I was able to find some more information of another manufacture of a ballistic shield from during this period. Information from these articles don't seem to be to forthcoming with any production of these shields.
(North Otago Times, Otago NZ, Tuesday 20 Feb, 1900)
and another article.....
(Timaru Herald, Timaru NZ, Saturday 3 Feb, 1900)
and a story from the lighter-side.......
A "BULLET-PROOF" BREAST-
IT'S CONFIDENT INVENTOR.
MAJOR PARNELL MAKES A TEST.
The other day (says the Melbourne "Argus") a man walked into the Victoria Barracks, and asked to see the commandant. He had a parcel in his hand, and described himself as an inventor. What had he invented? Oh, it was just a little thing of his own. Would the General look at it? No, he had no time just then. The visitor should call again -or, better, let him see Major Parnell. Yes, the inventor could see him. He did.

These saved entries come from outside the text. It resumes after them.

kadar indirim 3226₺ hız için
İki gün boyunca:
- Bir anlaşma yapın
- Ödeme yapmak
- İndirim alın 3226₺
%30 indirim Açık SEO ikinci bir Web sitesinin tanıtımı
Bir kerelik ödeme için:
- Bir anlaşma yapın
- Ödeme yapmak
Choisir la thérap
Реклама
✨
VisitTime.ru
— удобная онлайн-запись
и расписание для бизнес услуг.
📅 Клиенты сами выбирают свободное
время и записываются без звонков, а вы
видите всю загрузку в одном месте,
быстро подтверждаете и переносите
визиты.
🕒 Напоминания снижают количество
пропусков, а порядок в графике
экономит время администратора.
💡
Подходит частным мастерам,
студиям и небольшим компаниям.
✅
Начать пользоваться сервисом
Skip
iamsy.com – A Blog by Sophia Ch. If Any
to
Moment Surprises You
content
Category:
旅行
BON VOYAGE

"It is a breastplate, I have invented," said the man, as he drew out a thick, oval-shaped sheet of silver-like, metal. It looked solid, yet it was light. The major expressed his astonishment. The inventor smiled, "That is my secret," he said "That shield, sir, is bullet-proof. A Victorian soldier with one of those on his breast can face-"

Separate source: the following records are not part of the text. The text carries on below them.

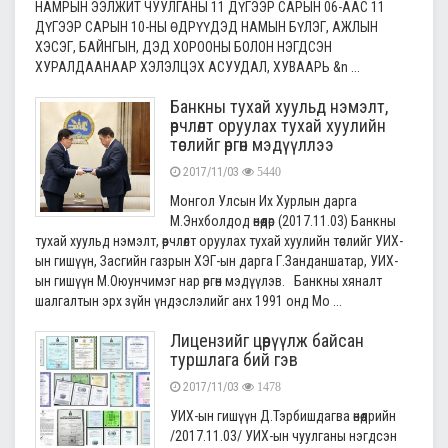
НАМРЫН ЭЭЛЖИТ ЧУУЛГАНЫ 11 ДҮГЭЭР САРЫН 06-ААС 11
ДҮГЭЭР САРЫН 10-НЫ ӨДРҮҮДЭД НАМЫН БҮЛЭГ, АЖЛЫН
ХЭСЭГ, БАЙНГЫН, ДЭД ХОРООНЫ БОЛОН НЭГДСЭН
ХУРАЛДААНААР ХЭЛЭЛЦЭХ АСУУДАЛ, ХУВААРЬ &n ...
Банкны тухай хуульд нэмэлт,
өөрчлөлт оруулах тухай хуулийн
төслийг өргөн мэдүүллээ
2017/11/03
5440
Монгол Улсын Их Хурлын дарга
М.Энхболдод өнөөдөр (2017.11.03) Банкны
тухай хуульд нэмэлт, өөрчлөлт оруулах тухай хуулийн төслийг УИХ-
ын гишүүн, Засгийн газрын ХЭГ-ын дарга Г.Занданшатар, УИХ-
ын гишүүн М.Оюунчимэг нар өргөн мэдүүлэв. Банкны хяналт
шалгалтын эрх зүйн үндэслэлийг анх 1991 онд Мо ...
Лицензийг цөөрүүлж байсан
туршлага бий гэв
2017/11/03
1478
УИХ-ын гишүүн Д.Тэрбишдагва өнөөдрийн
/2017.11.03/ УИХ-ын чуулганы нэгдсэн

"It seems extraordinary," said the major. "How do you know it will do all you say? There is only one way to test its powers." "Any test you like," said the inventor, proudly "We will try it with the revolver first," said the major, as he put a full round of cartridges into his Webley repeater, and led the way to the shooting alley. The breastplate was hung up at a range of about twenty-five yards, and as the major raised his tiny weapon to fire the inventor looked on confidently.

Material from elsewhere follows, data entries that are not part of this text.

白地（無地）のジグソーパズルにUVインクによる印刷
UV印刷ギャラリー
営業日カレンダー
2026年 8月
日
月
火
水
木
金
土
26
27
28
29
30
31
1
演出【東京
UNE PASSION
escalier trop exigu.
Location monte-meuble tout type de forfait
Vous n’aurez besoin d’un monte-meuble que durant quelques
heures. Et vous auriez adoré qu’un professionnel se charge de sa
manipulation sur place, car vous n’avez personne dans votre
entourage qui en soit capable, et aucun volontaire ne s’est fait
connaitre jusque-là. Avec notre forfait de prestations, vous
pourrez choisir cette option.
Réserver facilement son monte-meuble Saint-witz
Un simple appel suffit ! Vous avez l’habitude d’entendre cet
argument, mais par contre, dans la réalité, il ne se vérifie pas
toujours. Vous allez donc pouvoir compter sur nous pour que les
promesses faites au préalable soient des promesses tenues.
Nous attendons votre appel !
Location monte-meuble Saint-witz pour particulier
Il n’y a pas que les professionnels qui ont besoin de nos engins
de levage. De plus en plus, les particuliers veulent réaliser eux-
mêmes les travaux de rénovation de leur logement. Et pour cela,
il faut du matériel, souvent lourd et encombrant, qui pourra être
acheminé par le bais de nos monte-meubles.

Bang! The Victorian soldier behind that breastplate would have had such a stream of daylight let into him that his bones would have remained in South Africa. " Try it again," said the inventor, slightly crestfallen "Hit more in the middle."
Bang! It was fair through the centre, a hole I that you could put your finger into. The inventor's jaw dropped Bang! bang! bang! His bulletproof breastplate was more like a colander now.
"I don't think we need try the rifle," said the major " You see, one of these .303 bullets will penetrate 12in of solid teak at 100 yards and then kill a man on the other side Would you like to see it-"
The inventor was satisfied, as he lifted down the remains of his breastplate and examined the ruin. From each hole puffs of white cotton-wool protruded. "Hello' what's this?" asked a bystander, as he dragged the wool through with his fingers. "Oh that was my secret," answered the inventor, with a sigh, as he walked away.
(The Sydney Morning Herald, Sydney NSW, Thursday 4 Jan, 1900)
Trev and any other interested Forum member
An obvious conclusion from the Timaru Herald of 3/2/1900. And, if a lead .455" projectile would punch through whatever it was that the inventor provided for Maj. Parnell to test at Vic Barracks, the shield was not up to much.
Over the years, the Forum has seen a couple of topics about the inventors of body shields etc., and what those inventors all those years ago have failed to realise is that the striking energy of a .303" Mk.2 or 7mm Mauser projectile at say 400y is upwards of 900 foot-pounds. For an individual wearing such an encumbrance, imagine the effect of a nine hundred pound weight trip-hammer striking upon it. Apart from knocking that unfortunate on his back, it would break every bone in his rib cage at least.
These days, with modern materials and ceramic plates, body armour is commonplace. But it is never as effective as it is on TV dramas.